Documentary Spotlight: “My Generation” (2018)

I am fated to go to my grave as an unreconstructed Anglophile and that’s OK. From seeing the Beatles and Stones on TV at an impressionable age, to Dickens’ “Christmas Carol” inspiring me to try writing, to Monty python, to the early punk years to my later incarnation as an English Premier League nut, it’s never let up. Not even now, at the height of the whole Brexit fiasco—with its echo of the same disturbing societal trends that gave us Trump on this side of the Atlantic—has it wavered much.

So it’s not a big surprise that I’m giving a big Reel and Rock recommendation for last year’s nostalgic “My Generation,” co-produced and hosted by Michael Caine and now available online and on DVD. This is not strictly a music documentary, but you can’t make a film about Britain’s post-war generation without rock & roll being a huge part of it. Just in the introductory section you get two Kink Klassics (“Dead End Street” and “Waterloo Sunset”) and the Who’s titular anthem. The soundtrack is a continual parade of classic Brit rock, from the Beatles and Stones to the Small Faces and Thunderclap Newman.

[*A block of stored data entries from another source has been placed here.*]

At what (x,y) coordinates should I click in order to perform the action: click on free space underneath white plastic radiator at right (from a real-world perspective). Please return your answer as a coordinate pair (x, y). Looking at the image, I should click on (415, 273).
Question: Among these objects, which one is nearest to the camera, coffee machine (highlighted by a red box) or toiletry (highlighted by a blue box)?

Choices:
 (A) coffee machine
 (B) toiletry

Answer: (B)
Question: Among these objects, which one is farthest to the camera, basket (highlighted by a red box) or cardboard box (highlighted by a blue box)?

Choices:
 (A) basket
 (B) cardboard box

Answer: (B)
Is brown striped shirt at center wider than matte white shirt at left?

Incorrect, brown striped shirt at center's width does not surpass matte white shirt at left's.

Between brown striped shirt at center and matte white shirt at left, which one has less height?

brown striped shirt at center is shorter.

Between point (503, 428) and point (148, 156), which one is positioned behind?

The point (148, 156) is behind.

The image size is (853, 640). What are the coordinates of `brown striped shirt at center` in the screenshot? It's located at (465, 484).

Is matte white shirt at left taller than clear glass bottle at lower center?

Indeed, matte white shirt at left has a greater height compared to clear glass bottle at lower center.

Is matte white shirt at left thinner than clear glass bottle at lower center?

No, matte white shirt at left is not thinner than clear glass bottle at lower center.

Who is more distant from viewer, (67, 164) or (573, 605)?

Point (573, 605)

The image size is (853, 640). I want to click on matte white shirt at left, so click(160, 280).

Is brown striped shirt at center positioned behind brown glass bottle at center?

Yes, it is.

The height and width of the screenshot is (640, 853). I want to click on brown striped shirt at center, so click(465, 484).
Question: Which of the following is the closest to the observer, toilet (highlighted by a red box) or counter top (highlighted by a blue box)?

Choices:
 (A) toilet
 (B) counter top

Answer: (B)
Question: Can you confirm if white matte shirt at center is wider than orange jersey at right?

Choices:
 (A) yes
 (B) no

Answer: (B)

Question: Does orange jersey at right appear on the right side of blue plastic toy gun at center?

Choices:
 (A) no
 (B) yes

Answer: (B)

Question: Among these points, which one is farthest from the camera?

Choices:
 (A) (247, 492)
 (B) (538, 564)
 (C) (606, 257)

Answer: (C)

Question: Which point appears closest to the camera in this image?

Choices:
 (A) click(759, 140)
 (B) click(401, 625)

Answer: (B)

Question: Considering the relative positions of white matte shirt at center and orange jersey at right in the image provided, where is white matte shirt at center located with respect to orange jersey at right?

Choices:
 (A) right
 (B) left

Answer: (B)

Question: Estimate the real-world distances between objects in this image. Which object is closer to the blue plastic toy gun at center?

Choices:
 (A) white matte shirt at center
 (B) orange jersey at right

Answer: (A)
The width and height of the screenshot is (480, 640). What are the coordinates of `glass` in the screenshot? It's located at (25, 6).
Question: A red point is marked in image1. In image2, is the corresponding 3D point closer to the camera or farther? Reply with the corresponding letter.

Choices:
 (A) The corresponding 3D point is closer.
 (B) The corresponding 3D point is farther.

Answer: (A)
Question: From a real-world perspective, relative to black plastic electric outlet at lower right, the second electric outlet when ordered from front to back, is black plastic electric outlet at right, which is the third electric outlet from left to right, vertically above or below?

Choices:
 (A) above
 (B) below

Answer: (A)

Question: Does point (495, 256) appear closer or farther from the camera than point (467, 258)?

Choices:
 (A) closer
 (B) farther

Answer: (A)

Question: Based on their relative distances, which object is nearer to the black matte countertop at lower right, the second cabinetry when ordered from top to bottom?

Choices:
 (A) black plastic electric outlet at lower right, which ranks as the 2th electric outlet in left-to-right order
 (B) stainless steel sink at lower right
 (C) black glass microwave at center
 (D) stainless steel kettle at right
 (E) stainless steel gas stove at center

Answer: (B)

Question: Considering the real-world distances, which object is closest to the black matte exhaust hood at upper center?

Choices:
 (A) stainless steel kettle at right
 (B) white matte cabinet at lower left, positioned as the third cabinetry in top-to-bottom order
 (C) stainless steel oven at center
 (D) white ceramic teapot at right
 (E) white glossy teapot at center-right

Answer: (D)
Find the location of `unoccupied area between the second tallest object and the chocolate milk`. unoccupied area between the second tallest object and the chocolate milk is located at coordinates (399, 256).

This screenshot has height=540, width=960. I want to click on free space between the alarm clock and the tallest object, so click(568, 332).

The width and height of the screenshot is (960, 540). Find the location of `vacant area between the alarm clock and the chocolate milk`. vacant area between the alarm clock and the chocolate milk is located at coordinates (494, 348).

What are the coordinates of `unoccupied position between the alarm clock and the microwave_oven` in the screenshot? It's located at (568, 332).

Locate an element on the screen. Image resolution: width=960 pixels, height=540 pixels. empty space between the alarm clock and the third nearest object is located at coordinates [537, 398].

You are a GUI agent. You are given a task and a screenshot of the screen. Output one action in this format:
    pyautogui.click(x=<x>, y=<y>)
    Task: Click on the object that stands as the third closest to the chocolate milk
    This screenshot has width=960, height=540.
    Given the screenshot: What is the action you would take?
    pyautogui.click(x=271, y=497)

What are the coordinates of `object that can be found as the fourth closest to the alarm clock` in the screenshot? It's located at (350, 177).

This “My Generation” trailer is followed by a short clip from the film.

But it’s also about fashion, film, photography, pop art and even hairdressing (Vidal Sassoon got his start in Swinging London). Caine, a veritable rock star among actors, is a great host with his everlasting Cockney charm. When the music takes a break, he’s doing new, audio-only interviews with Twiggy, Paul McCartney, David Bailey, Roger Daltrey, Marianne Faithfull and mini-skirt inventor Mary Quant. while the intoxicating period footage plays over it. This is not a particularly in-depth social study (if you want to do deep-diving on this subject check out Shawn Levy’s excellent book “Ready Steady Go”) but it’s a highly entertaining primer and a valuable one too as its subjects are well into their seventies by now.


Twiggy, Twiggy, Twiggy: A nation turns its lonely eyes to you.

Director David Batty does not play the “Debbie Downer” card; there is a bit about the era’s social divides and a sidebar towards the end about how the drug scene got a bit out of control (a section on Brian Jones’ death and funeral strikes a brief minor chord). But overall the tone doesn’t stray much from “wasn’t it all so great?” But for here, that’s OK. Let’s put away he uneasy thoughts about the unfocused grievances, latent (or blatant) bigotry and foreign-agent manipulation that has left us in such a precarious state that it makes us nostalgic not just for “My Generation” but for the highly-imperfect but reasonably-stable systems of government that we were rebelling against at the time.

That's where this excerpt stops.